Warren likens it to climate change. If you don’t take it seriously, the downside is disaster because there will be nowhere to live. The same with AI. “We don’t know exactly when it will become so powerful and insurmountable, but it certainly will. The greatest minds are pretty aligned on this,” he says.
“AI is something that can actually think. People might argue that point, but it can demonstrate intelligence. You’ve potentially got something here that can outthink the people that are trying to regulate it.”
While the world has become excited – and fearful – with the emergence of this human- like capability, Warren is now looking at what he calls the edge cases, or the boundary developments.
“We’ve got something that at its core is very powerful, yet it takes eager and learned people to fashion it into something that actually is a true business solution. A business person does not want to go and learn about AI to get the benefits. They just need the tools to get a good outcome, a solution.”
He predicts 2024 will see “improvements under the hood”. “At level one we have these raw AI models and they’re very powerful, but they’re hard to use. At level two, you have what you call infrastructure or operations. It coordinates and orchestrates the other levels and gives you the capability to build level three, which are applications. An application is something that gives you a business outcome.”
Warren says language models such as ChatGPT are fast outgrowing their teenage years when they could be wrong but were certain they were right. If you asked ChatGPT something it didn’t know, he says it would just make it up – just like a teenager, and then argue with you.

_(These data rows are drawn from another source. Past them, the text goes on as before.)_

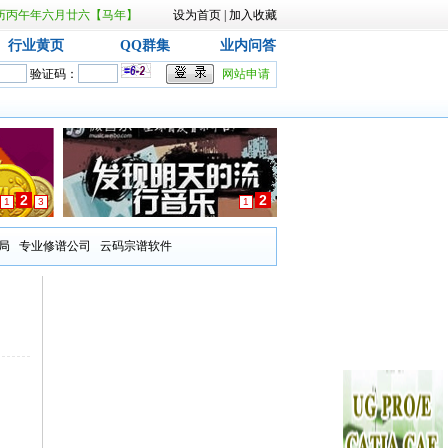
日 农历丙午年六月廿六【马年】
设为首页
|
加入收藏
行业黄页
QQ群集
业内问答
验证码：
网站申请
2
2
1
3
1
局
专业修谱公司
云码宗谱软件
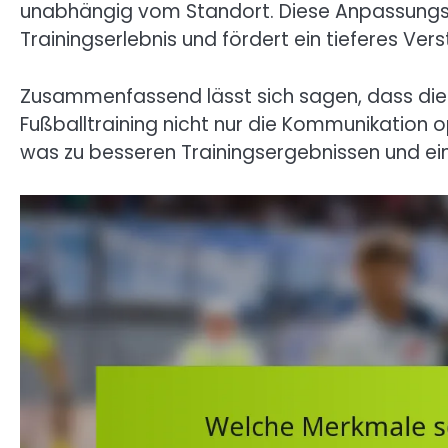
unabhängig vom Standort. Diese Anpassungs
Trainingserlebnis und fördert ein tieferes Ver
Zusammenfassend lässt sich sagen, dass die 
Fußballtraining nicht nur die Kommunikation 
was zu besseren Trainingsergebnissen und eine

“In the last year, it’s gone from being a 15-year-old argumentative teen to a 25-year- old academic, but not just one academic – every academic. What happens in another six months?” he ponders.
So, when does it stop doing silly things to the extent you can trust it like an adult?

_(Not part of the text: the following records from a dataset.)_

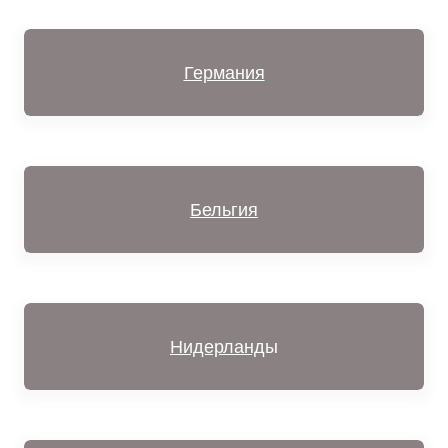
Германия
Бельгия
Нидерланд
ы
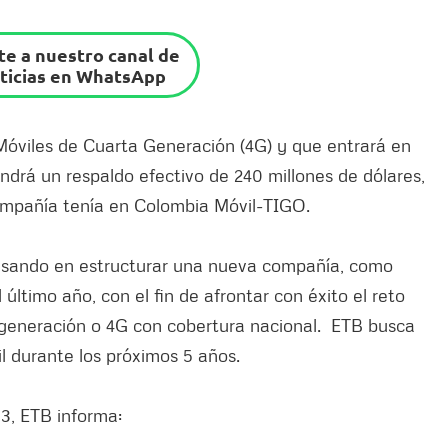
e a nuestro canal de
ticias en WhatsApp
Móviles de Cuarta Generación (4G) y que entrará en
endrá un respaldo efectivo de 240 millones de dólares,
ompañía tenía en Colombia Móvil-TIGO.
ensando en estructurar una nueva compañía, como
ltimo año, con el fin de afrontar con éxito el reto
a generación o 4G con cobertura nacional. ETB busca
l durante los próximos 5 años.
13, ETB informa:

“AI learns from us and it’ll stop doing that soon. The standard of the way we act as humans is what we’re feeding into it. AI is this cultural mirror and if we look into the mirror as boards that is the standard we’ll get to support governance. I don’t know if it’s a high watermark or a low watermark. It depends on who is in control.”

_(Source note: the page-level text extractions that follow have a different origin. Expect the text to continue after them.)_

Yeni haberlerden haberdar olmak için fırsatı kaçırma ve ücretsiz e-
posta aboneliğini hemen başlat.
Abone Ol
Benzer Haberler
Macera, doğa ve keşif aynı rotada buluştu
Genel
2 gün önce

He predicts changes in models that will go beyond governance – “from what we call monolithic massive chunks of data to modular or composable. What that means is instances of AI talking to other instances of AI without a human in the middle.”
Boards are waking up to the new world though, he says, citing one board which, in six months, has gone from having nothing about AI on its board papers to it being included in every item. And an AI tool even took the minutes.
So where to start? With your risk register, he says, then expand it and embed it until it becomes a factor in everything, and subsumed into everything you do – just like CSR and ESG.
“A core role of a board and governance is to ask questions and never be comfortable, never be confident. Then ask more questions. They need to be regularly learning and attending events to see how it will disrupt their business strategy.”
He struggles to see how regulators will stay on top of it because “they tend to fundamentally work the same way they always have. AI is something that can actually think. People might argue that point, but it can demonstrate intelligence. You’ve potentially got something here that can outthink the people that are trying to regulate it.”
“Governance related to data security and privacy will become even more critical because I can guarantee you there’s going to be a massive data loss event at some stage and then it’ll be taken seriously. That’s probably when boards and regulators will start doing something real about it. I would like it if was earlier.”